Scan the records for lines with the string "تومان". Say how many there are, and add nothing.

--- START ---

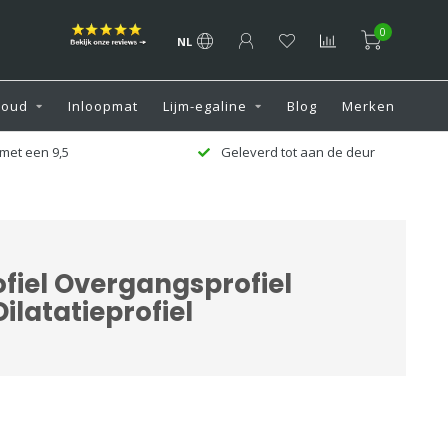
0
NL
houd
Inloopmat
Lijm-egaline
Blog
Merken
met een 9,5
Geleverd tot aan de deur
fiel Overgangsprofiel
Dilatatieprofiel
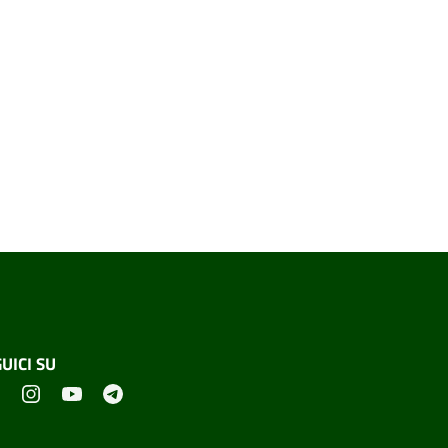
UICI SU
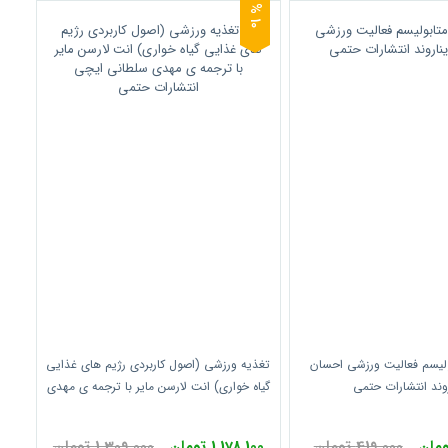
0
1
%
ولیسم فعالیت ورزشی احسان
تغذیه ورزشی (اصول کاربردی رژیم های غذایی
وند انتشارات حتمی
گیاه خواری) انت لارسن مایر با ترجمه ی مهدی
سلطانی ایچی انتشارات حتمی
419,000 تومان
1,178,100 تومان
1,309,000 تومان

--- END ---

ANSWER:
3